As a condition to the Purchasers purchasing the Investor Initial Shares, the Purchasers required that Mr. Charney be provided a right to receive up to approximately 38.0 million shares of Common Stock as anti-dilution protection if the market price of the Common Stock meets certain thresholds, on the terms and conditions described in the April Purchase Agreement (as defined below) (the “Charney Anti-Dilution Provision”).

Loans from Mr. Charney to the Company; Purchase Agreements with Mr. Charney

At the closing of the acquisition by Endeavor Acquisition Corp. of Old American Apparel and its affiliated companies on December 12, 2007 (the “Acquisition”), the Company converted C$6.0 million owed to Mr. Charney into two loans payable, which mature in December 2012 and bear interest at 6% from December 12, 2007 and are subordinated to Toronto Dominion Bank in connection with the Company’s Canadian-dollar denominated line of credit. As of December 31, 2010, the outstanding loan balance was C$968,300, including C$45,582 of accrued interest (the “Canadian Note”). The Company paid $50,724 of interest on the Canadian Note during the fiscal year ended December 31, 2010.
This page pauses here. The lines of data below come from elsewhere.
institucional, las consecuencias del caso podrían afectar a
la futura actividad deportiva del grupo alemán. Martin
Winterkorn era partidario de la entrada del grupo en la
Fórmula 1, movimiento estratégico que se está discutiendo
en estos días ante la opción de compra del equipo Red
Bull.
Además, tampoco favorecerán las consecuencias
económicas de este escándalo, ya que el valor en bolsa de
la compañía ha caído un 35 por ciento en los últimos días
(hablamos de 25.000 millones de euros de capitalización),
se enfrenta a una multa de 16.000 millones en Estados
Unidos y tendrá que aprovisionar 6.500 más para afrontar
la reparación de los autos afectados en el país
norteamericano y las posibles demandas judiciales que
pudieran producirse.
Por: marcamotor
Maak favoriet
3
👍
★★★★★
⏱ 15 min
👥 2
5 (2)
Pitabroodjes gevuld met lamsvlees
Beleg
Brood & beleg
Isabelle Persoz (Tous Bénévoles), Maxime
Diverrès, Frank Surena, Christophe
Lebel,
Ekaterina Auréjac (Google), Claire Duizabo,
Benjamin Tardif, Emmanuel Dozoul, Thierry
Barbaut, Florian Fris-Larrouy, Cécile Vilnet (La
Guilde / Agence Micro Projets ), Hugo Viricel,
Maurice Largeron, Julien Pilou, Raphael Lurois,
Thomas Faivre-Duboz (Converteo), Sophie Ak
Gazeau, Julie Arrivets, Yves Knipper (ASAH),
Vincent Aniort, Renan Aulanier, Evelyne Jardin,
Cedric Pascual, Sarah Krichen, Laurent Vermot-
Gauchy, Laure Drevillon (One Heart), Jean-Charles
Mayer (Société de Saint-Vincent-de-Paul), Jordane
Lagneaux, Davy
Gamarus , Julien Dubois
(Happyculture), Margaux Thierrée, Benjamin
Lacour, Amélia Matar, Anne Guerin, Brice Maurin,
On December 19, 2008, Mr. Charney loaned the Company $2.5 million in exchange for a promissory note (the “December Note”). On February 10, 2009, Mr. Charney loaned the Company an additional $4.0 million in exchange for a promissory note (the “February Note” and together with the December Note and the Canadian Note, the “Promissory Notes”). The February Note and the December Note were amended and restated in connection with the Lion Credit Agreement and mature in January 2013. The Canadian Note matures in December 2012. The Promissory Notes provide for interest at an annual rate of 6%, payable in kind in the case of the February Note and the December Note. The Promissory Notes were repaid in part in an aggregate amount equal to $3.25 million with a portion of the proceeds of the loans under the Lion Credit Agreement during fiscal year 2009. The largest aggregate amount of principal outstanding during fiscal year 2010 was $3,642,973, including $210,621 of interest. As of December 31, 2010, the outstanding principal balance, including accrued interest, was $3,642,973.
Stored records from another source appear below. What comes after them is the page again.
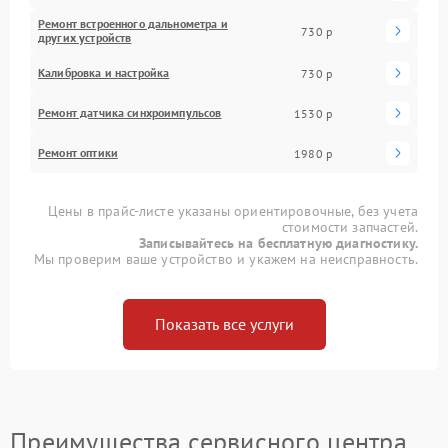
Ремонт встроенного дальнометра и
730 р
других устройств
Калибровка и настройка
730 р
Ремонт датчика синхроимпульсов
1530 р
Ремонт оптики
1980 р
Цены в прайс-листе указаны ориентировочные, без учета
стоимости запчастей.
Записывайтесь на бесплатную диагностику.
Мы проверим ваше устройство и укажем на неисправность.
Показать все услуги
Преимущества сервисного центра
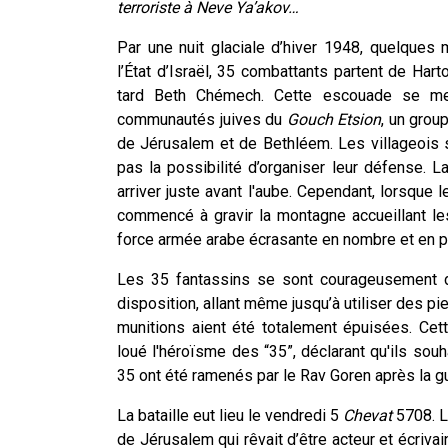
terroriste à Neve Ya’akov…
Par une nuit glaciale d’hiver 1948, quelques
l’État d’Israël, 35 combattants partent de Hart
tard Beth Chémech. Cette escouade se met
communautés juives du
Gouch Etsion
, un grou
de Jérusalem et de Bethléem. Les villageois s
pas la possibilité d’organiser leur défense. L
arriver juste avant l'aube. Cependant, lorsque l
commencé à gravir la montagne accueillant le
force armée arabe écrasante en nombre et en pu
Les 35 fantassins se sont courageusement d
disposition, allant même jusqu’à utiliser des pi
munitions aient été totalement épuisées. Cet
loué l'héroïsme des “35”, déclarant qu'ils so
35 ont été ramenés par le Rav Goren après la gu
La bataille eut lieu le vendredi 5
Chevat
5708. L
de Jérusalem qui rêvait d’être acteur et écriv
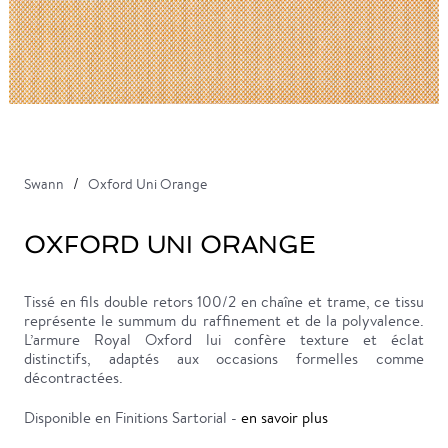
Swann
Oxford Uni Orange
OXFORD UNI ORANGE
Tissé en fils double retors 100/2 en chaîne et trame, ce tissu
représente le summum du raffinement et de la polyvalence.
L’armure Royal Oxford lui confère texture et éclat
distinctifs, adaptés aux occasions formelles comme
décontractées.
Disponible en Finitions Sartorial -
en savoir plus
On March 24, 2011, the Company and Mr. Charney entered into a Purchase Agreement (the “March Purchase Agreement”) pursuant to which (i) Mr. Charney purchased from the Company an aggregate of 1,801,802 shares of Common Stock at a price of $1.11 per share, for aggregate cash consideration of approximately $2.0 million (the “Purchased Shares”), and (ii) the accrued Promissory Notes, which as of March 24, 2011 had an aggregate of approximately $4.7 million, including accrued and unpaid interest (to but not including March 24, 2011) outstanding, were canceled in exchange for an issuance by the Company of an aggregate of 4,223,194 shares of Common Stock (the “Note Shares”) at a price of $1.11 per share, with 50% of such Note Shares being issued at closing and the remaining Note Shares issuable to Mr. Charney only if prior to the third anniversary of the closing date (x) the closing sale price of the Common Stock on the NYSE Amex exceeds $3.50 for 30 consecutive trading days or (y) there is a change of control of the Company, as defined in the March Purchase Agreement.

In connection with the Investor Purchase Agreement, the Company also entered into a Purchase Agreement, dated as of April 27, 2011, with Mr. Charney (the “April Purchase Agreement”), pursuant to which, subject to receipt of requisite stockholder approval, (i) Mr. Charney agreed to purchase from the Company 777,778 shares of Common Stock at a price of $0.90 per share (the “Charney Initial Shares”), for the aggregate cash purchase price of $700,000; (ii) the Company granted to Mr. Charney a right to purchase up to 1,555,556 additional shares of Common Stock for the aggregate cash purchase price of up to $1.4 million on substantially the same terms as the Investor Purchase Right granted to Purchasers in the Investor Purchase Agreement; and (iii) the Company provided Mr. Charney with the Charney Anti-Dilution Provision.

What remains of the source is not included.